YOUR TASK: With the line containing "This screenshot has height=2576, width=308." as the starting point, output every line of the data below through its final line, character for character.

SUPPLIED MATERIAL:

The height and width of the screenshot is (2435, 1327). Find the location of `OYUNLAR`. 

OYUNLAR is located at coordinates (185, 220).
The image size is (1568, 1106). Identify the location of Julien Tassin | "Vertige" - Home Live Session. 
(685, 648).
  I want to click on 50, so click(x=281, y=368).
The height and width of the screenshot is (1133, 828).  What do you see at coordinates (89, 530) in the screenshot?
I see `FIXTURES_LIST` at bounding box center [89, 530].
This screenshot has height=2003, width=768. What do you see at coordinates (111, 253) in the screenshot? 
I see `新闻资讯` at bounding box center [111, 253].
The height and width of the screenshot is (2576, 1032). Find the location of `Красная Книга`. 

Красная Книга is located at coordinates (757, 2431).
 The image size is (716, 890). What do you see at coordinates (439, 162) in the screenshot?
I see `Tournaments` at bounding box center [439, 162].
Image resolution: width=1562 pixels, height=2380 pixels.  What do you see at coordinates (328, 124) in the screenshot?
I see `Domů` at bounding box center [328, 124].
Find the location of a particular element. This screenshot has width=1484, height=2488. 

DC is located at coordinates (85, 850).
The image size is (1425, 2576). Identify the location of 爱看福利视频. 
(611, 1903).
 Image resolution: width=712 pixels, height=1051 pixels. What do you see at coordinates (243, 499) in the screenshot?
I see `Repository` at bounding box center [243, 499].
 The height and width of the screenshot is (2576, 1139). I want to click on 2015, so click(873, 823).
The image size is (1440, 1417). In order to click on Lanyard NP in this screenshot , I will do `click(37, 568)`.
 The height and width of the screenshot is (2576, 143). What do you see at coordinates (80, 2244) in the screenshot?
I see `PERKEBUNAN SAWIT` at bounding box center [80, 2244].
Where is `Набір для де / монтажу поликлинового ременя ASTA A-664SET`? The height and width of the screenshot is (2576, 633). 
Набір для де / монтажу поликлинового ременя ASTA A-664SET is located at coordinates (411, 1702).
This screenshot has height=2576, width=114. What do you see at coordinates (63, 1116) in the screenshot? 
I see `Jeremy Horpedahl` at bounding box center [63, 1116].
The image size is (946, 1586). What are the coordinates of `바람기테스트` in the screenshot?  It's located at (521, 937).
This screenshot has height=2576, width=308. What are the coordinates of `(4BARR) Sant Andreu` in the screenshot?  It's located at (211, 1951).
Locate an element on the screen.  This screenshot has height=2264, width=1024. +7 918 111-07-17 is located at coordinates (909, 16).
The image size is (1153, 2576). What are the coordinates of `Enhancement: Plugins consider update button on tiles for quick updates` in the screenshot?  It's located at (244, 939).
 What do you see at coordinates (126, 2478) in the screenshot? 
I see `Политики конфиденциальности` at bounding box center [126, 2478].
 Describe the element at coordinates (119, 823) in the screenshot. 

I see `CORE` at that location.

TASK ANSWER:
This screenshot has height=2576, width=308. What are the coordinates of `(4BARR) Sant Andreu` in the screenshot?  It's located at (211, 1951).
Locate an element on the screen.  This screenshot has height=2264, width=1024. +7 918 111-07-17 is located at coordinates (909, 16).
The image size is (1153, 2576). What are the coordinates of `Enhancement: Plugins consider update button on tiles for quick updates` in the screenshot?  It's located at (244, 939).
 What do you see at coordinates (126, 2478) in the screenshot? 
I see `Политики конфиденциальности` at bounding box center [126, 2478].
 Describe the element at coordinates (119, 823) in the screenshot. 

I see `CORE` at that location.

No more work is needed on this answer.